Exactly as written, write out the lines below from the first to the one containing "development, education, conservation, and", inclusive. Pictures do not belong in the copy.

[Input records]

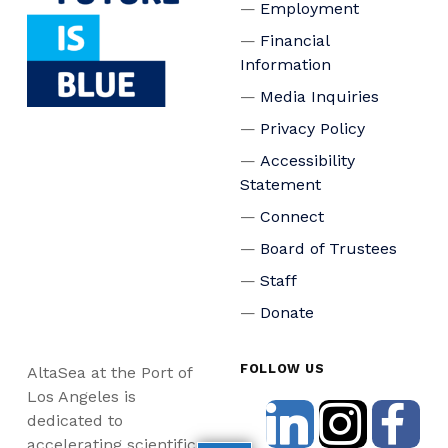
Employment
Financial
Information
Media Inquiries
Privacy Policy
Accessibility
Statement
Connect
Board of Trustees
Staff
Donate
FOLLOW US
AltaSea at the Port of
Los Angeles is
dedicated to
accelerating scientific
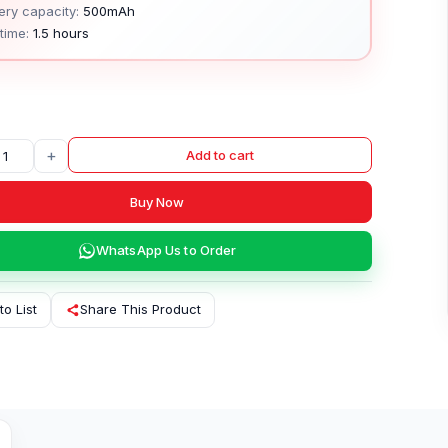
ery capacity:
500mAh
time:
1.5 hours
+
Add to cart
Buy Now
WhatsApp Us to Order
to List
Share This Product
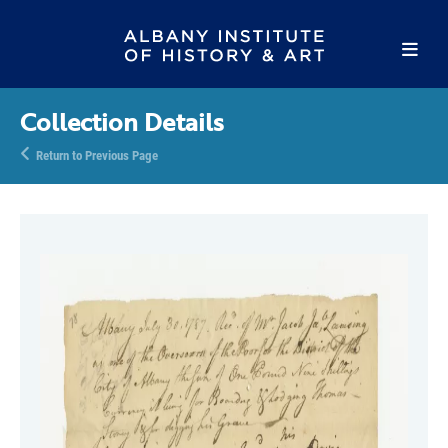
Collection Details
Return to Previous Page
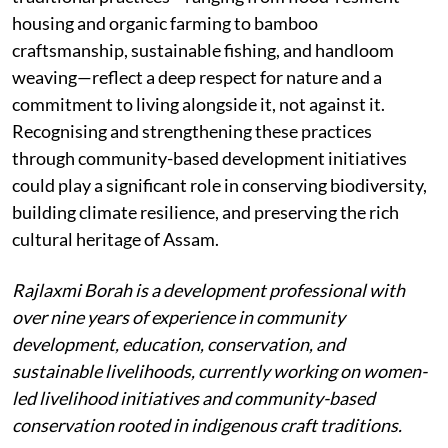
housing and organic farming to bamboo
craftsmanship, sustainable fishing, and handloom
weaving—reflect a deep respect for nature and a
commitment to living alongside it, not against it.
Recognising and strengthening these practices
through community-based development initiatives
could play a significant role in conserving biodiversity,
building climate resilience, and preserving the rich
cultural heritage of Assam.
Rajlaxmi Borah is a development professional with
over nine years of experience in community
development, education, conservation, and
sustainable livelihoods, currently working on women-
led livelihood initiatives and community-based
conservation rooted in indigenous craft traditions.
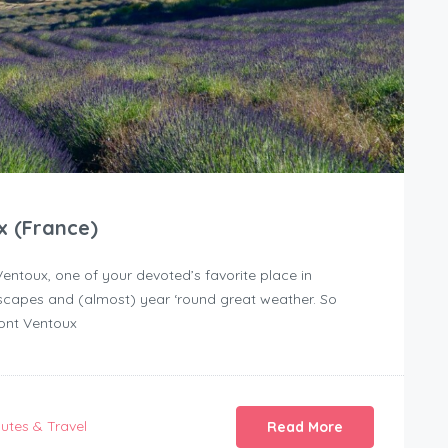
x (France)
ntoux, one of your devoted’s favorite place in
ndscapes and (almost) year ‘round great weather. So
Mont Ventoux
utes & Travel
Read More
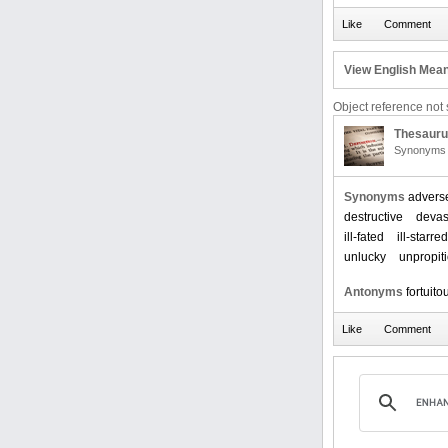
View English Mean
Object reference not s
Thesaur
Synonyms 
Synonyms
advers
destructive
devas
ill-fated
ill-starred
unlucky
unpropit
Antonyms
fortuito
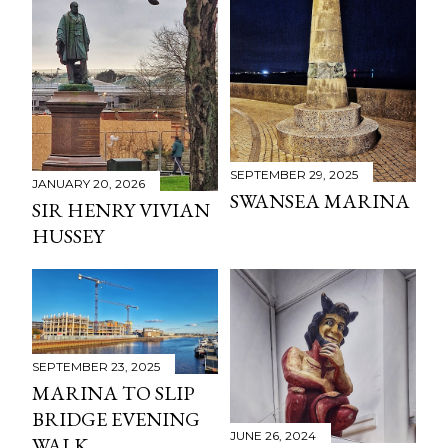
SEPTEMBER 29, 2025
JANUARY 20, 2026
SWANSEA MARINA
SIR HENRY VIVIAN
HUSSEY
SEPTEMBER 23, 2025
MARINA TO SLIP
BRIDGE EVENING
JUNE 26, 2024
WALK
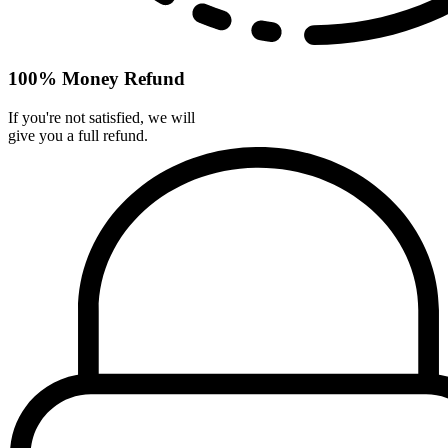
100% Money Refund
If you're not satisfied, we will
give you a full refund.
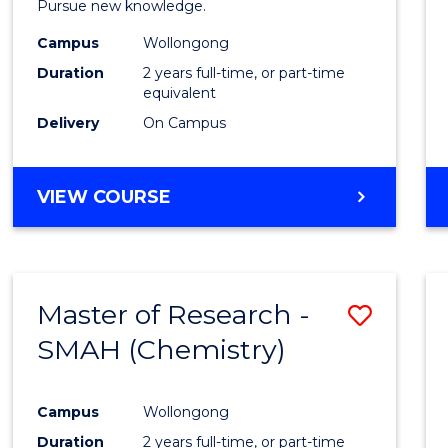
Pursue new knowledge.
E
E
E
E
-
"
"
"
"
Campus
Wollongong
SMAH
Duration
2 years full-time, or part-time
to
equivalent
Delivery
On Campus
Cours
Favour
MASTER
VIEW COURSE
OF
RESEARCH
-
SMAH
Master of Research -
Save
SMAH (Chemistry)
to
Cours
Campus
Wollongong
Favour
Duration
2 years full-time, or part-time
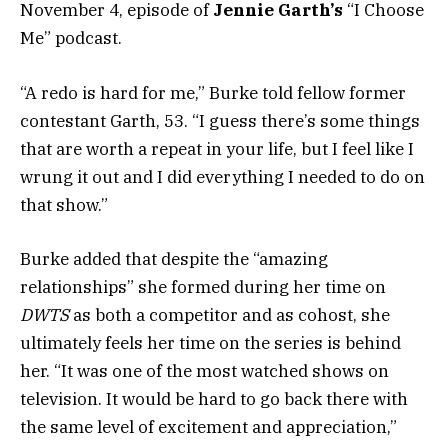
November 4, episode of
Jennie Garth’s
“I Choose
Me” podcast.
“A redo is hard for me,” Burke told fellow former
contestant Garth, 53. “I guess there’s some things
that are worth a repeat in your life, but I feel like I
wrung it out and I did everything I needed to do on
that show.”
Burke added that despite the “amazing
relationships” she formed during her time on
DWTS
as both a competitor and as cohost, she
ultimately feels her time on the series is behind
her. “It was one of the most watched shows on
television. It would be hard to go back there with
the same level of excitement and appreciation,”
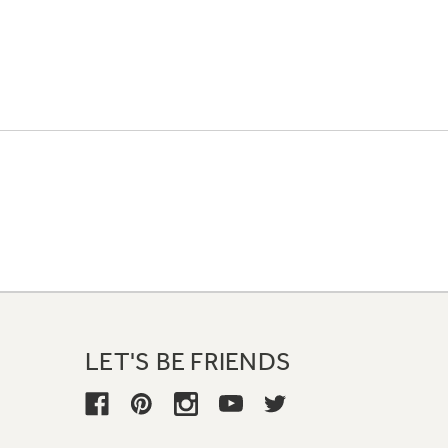
LET'S BE FRIENDS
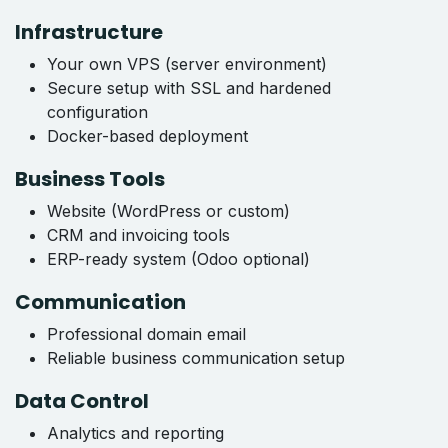
Infrastructure
Your own VPS (server environment)
Secure setup with SSL and hardened
configuration
Docker-based deployment
Business Tools
Website (WordPress or custom)
CRM and invoicing tools
ERP-ready system (Odoo optional)
Communication
Professional domain email
Reliable business communication setup
Data Control
Analytics and reporting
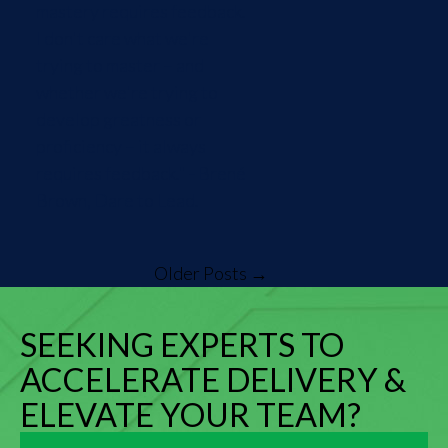
mastery requires feedback.
I don't care what we're
trying to master – and
whether we're trying to
develop greatness or
proficiency – it always
requires feedback." - Brené
Brown, Dare to Lead.
Older Posts →
SEEKING EXPERTS TO
ACCELERATE DELIVERY &
ELEVATE YOUR TEAM?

[/Input records]

Answer to this exercise:
Employment
Financial
Information
Media Inquiries
Privacy Policy
Accessibility
Statement
Connect
Board of Trustees
Staff
Donate
FOLLOW US
AltaSea at the Port of
Los Angeles is
dedicated to
accelerating scientific
ery capacity:
500mAh
time:
1.5 hours
+
Add to cart
Buy Now
WhatsApp Us to Order
to List
Share This Product
Collection Details
Return to Previous Page
housing and organic farming to bamboo
craftsmanship, sustainable fishing, and handloom
weaving—reflect a deep respect for nature and a
commitment to living alongside it, not against it.
Recognising and strengthening these practices
through community-based development initiatives
could play a significant role in conserving biodiversity,
building climate resilience, and preserving the rich
cultural heritage of Assam.
Rajlaxmi Borah is a development professional with
over nine years of experience in community
development, education, conservation, and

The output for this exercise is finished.